Content starts

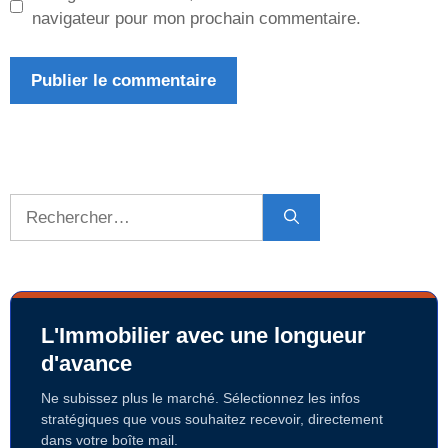
navigateur pour mon prochain commentaire.
Rechercher :
L'Immobilier avec une longueur
d'avance
Ne subissez plus le marché. Sélectionnez les infos
stratégiques que vous souhaitez recevoir, directement
dans votre boîte mail.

Content ends

### [Task to complete]
Skipping all pictures, set the listing down exactly as written.

### [Result of this task]
navigateur pour mon prochain commentaire.
Rechercher :
L'Immobilier avec une longueur
d'avance
Ne subissez plus le marché. Sélectionnez les infos
stratégiques que vous souhaitez recevoir, directement
dans votre boîte mail.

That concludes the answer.